Combining these engineering insights, we also proposed a stepwise engineering path to install a minimal pyrenoid-based CCM into crop plants. If you are interested in more details, please check out our paper here: https://www.nature.com/articles/s41477-022-01153-7


This work is part of an international collaboration that aims to engineer more productive crop plants by teaching them how to concentrate CO2. We hope that our model provides an initial roadmap for these ongoing engineering efforts, and serves as a useful quantitative tool to guide future research.


  1. Field, C. B., Behrenfeld, M. J., Randerson, J. T., & Falkowski, P. (1998). Primary production of the biosphere: integrating terrestrial and oceanic components. Science281(5374), 237-240.
  2. Long, S. P., Marshall-Colon, A., & Zhu, X. G. (2015). Meeting the global food demand of the future by engineering crop photosynthesis and yield potential. Cell, 161(1), 56-66.
  3. Ray, D. K., Mueller, N. D., West, P. C., & Foley, J. A. (2013). Yield trends are insufficient to double global crop production by 2050. PloS One, 8(6), e66428.
  4. Leegood, R. C. (2002). C4 photosynthesis: principles of CO2 concentration and prospects for its introduction into C3 plants. J. Exp. Bot., 53(369), 581-590.
  5. Giordano, M., Beardall, J., & Raven, J. A. (2005). CO2 concentrating mechanisms in algae: mechanisms, environmental modulation, and evolution. Annu. Rev. Plant Biol., 56, 99-131.

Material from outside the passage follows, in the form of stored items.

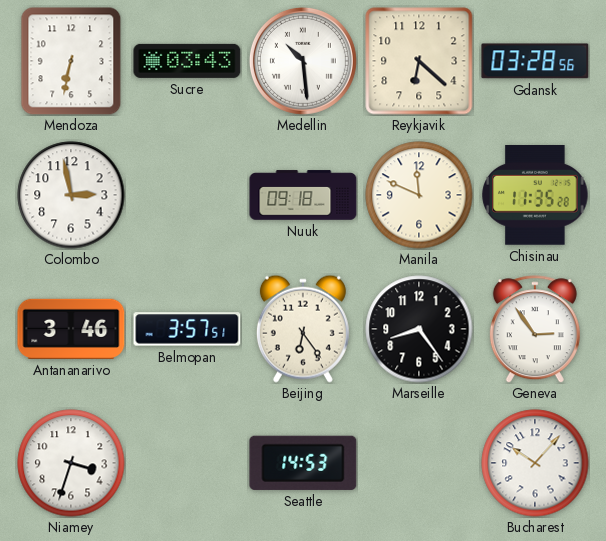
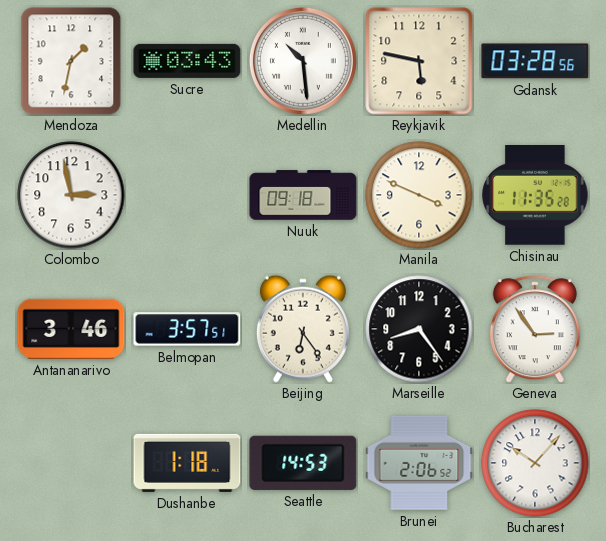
Mendoza: 6:32 -> 1:32
Reykjavik: 6:22 -> 5:47
Manila: 11:49 -> 3:49
Niamey: 3:33 -> none
Dushanbe: none -> 1:18
Brunei: none -> 2:06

  6. Badger, M. R., & Price, G. D. (2003). CO2 concentrating mechanisms in cyanobacteria: molecular components, their diversity and evolution. J. Exp. Bot., 54(383), 609-622.
  7. Meyer, M. T., Whittaker, C., & Griffiths, H. (2017). The algal pyrenoid: key unanswered questions. J. Exp. Bot., 68(14), 3739-3749.
  8. Hennacy, J. H., & Jonikas, M. C. (2020). Prospects for engineering biophysical CO2 concentrating mechanisms into land plants to enhance yields. Annu. Rev. Plant Biol., 71, 461-485.